***** Supplied entries *****

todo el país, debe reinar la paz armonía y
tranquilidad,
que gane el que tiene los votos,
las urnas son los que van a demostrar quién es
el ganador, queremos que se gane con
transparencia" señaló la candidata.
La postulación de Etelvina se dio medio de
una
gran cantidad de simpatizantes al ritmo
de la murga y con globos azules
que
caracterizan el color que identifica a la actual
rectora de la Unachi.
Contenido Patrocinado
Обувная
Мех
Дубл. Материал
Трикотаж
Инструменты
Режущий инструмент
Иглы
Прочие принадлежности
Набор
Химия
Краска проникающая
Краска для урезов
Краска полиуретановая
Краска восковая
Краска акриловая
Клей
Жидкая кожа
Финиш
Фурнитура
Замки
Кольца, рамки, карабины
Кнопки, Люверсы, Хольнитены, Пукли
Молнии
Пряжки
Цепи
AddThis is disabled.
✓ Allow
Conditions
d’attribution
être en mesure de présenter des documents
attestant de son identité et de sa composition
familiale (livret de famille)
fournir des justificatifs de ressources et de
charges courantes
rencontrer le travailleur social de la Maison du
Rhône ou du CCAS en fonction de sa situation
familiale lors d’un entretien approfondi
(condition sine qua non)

*****
***** Supplied entries *****

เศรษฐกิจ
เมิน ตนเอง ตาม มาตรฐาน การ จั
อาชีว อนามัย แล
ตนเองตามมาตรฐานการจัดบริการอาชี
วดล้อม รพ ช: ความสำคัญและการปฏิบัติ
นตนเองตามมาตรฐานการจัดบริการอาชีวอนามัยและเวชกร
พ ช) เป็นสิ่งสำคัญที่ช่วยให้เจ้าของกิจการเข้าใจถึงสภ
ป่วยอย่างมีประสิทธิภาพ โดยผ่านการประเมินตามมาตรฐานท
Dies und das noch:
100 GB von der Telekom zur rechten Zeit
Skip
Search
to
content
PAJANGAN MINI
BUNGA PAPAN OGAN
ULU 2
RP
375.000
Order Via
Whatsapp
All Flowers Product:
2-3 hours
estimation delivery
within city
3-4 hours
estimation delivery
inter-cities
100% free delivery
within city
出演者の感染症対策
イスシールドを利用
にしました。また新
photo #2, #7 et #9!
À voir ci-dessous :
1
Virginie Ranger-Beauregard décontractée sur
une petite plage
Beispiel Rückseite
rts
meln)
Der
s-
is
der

*****

• **Work to be completed**:
Begin at the line that has "être en mesure de présenter des documents" in the entries above; stop after the line that has "(condition sine qua non)". Transcribe exactly those lines and no others.

• **Problem solution**:
être en mesure de présenter des documents
attestant de son identité et de sa composition
familiale (livret de famille)
fournir des justificatifs de ressources et de
charges courantes
rencontrer le travailleur social de la Maison du
Rhône ou du CCAS en fonction de sa situation
familiale lors d’un entretien approfondi
(condition sine qua non)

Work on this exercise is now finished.